1940年に帰国し、神戸商業大学(現神戸大)予科教授となるが、太平洋戦争を挟んで1946年に第一高等学校教授、1949年に一高が新制東京大学に吸収されたことに伴い、東京大学教養学部助教授となる。上海での経験もあり、英会話も達者だったとはいえ、彼はなんと言っても英語の世界では翻訳の名人であり、英文解釈の達人である。英文学者で評論家の中野好夫は彼を「最高の読解力」の持ち主と評している。実際に、英語の母語話者でも読解に苦労する小説を達意の日本語に訳す彼の技はまさに名人芸として賞賛すべきものだが、より教育的な英文解釈の指導にも目を見張るものがある。翻訳と英文解釈の違いを説明した上で、訳文の日本語まで見事に差異化している。

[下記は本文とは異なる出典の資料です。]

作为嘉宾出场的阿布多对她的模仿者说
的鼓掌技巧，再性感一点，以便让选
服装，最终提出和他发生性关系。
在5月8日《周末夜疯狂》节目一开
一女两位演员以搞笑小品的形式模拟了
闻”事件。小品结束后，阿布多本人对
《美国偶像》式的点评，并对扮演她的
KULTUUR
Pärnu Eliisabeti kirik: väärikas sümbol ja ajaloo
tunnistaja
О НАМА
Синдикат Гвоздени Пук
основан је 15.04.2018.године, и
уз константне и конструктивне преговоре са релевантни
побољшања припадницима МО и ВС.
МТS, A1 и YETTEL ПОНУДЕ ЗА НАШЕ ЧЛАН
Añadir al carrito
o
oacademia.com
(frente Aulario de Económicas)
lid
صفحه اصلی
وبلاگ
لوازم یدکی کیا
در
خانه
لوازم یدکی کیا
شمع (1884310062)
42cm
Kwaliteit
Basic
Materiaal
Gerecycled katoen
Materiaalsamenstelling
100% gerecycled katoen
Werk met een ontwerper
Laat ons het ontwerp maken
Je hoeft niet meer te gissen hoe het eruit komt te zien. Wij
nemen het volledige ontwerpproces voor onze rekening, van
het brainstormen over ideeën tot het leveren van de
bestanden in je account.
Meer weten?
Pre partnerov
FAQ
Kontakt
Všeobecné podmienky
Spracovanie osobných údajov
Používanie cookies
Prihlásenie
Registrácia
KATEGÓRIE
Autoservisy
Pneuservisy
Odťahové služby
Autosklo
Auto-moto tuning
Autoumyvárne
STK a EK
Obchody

1963年に大学英語教育学会(JACET)の初代会長に就任するのだが、このことは彼の業績からすると違和感を感じざるを得ない。訳読や英文解釈を否定し、ペラペラ英語推進することが中心の現在の同学会の活動を見る限り、彼が実践した訳読や英文解釈とは真逆の英語教育の理念を掲げているように見えるからだ。ただ、これはむしろペラペラ英語を推進しようとする財界・産業界の論理や力学が学会に入り込むことを抑えようとする意図があったのではと推測する。

本書には、その推測の根拠となる朱牟田氏本人の英語教育の信念が見事に表出する論考が引用されていたので、それを記して最後とします。

「中学では文句なしに耳と口を重視したい。正しい発音、正しい抑揚が教えられなければならない。どうせ何か覚えねばならないのなら、初めから正しいのを覚えるほうがいったんいい加減なものを覚えて、後で訂正の努力をするよりはるかに勝ることは言うまでもない。中学から高校に進むと、ことはさほぼ簡単ではなくなる。この辺からはいろいろと議論も分かれることと思うが、私見ではこのあたりから教養主義のほうに切り替えてゆくのが良いと考える。・・・一つには学校の教室というものは、どうも会話力の修練には不向きのように思うからだ。」